(Saved entries)
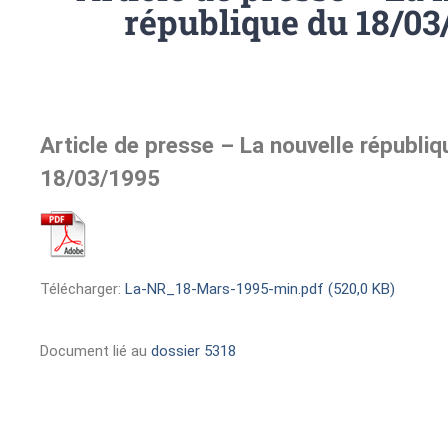
république du 18/03
Article de presse – La nouvelle républiq
18/03/1995
Télécharger:
La-NR_18-Mars-1995-min.pdf (520,0 KB)
Document lié au
dossier 5318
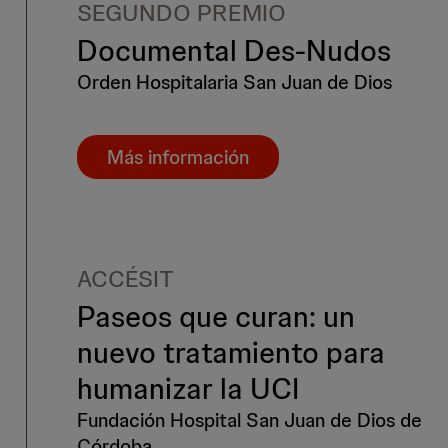
SEGUNDO PREMIO
Documental Des-Nudos
Orden Hospitalaria San Juan de Dios
Más información
ACCÉSIT
Paseos que curan: un
nuevo tratamiento para
humanizar la UCI
Fundación Hospital San Juan de Dios de
Córdoba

# Problem description
Which lines of the records above contain the word "Dios"? Report each one.

# Completed task
Orden Hospitalaria San Juan de Dios
Fundación Hospital San Juan de Dios de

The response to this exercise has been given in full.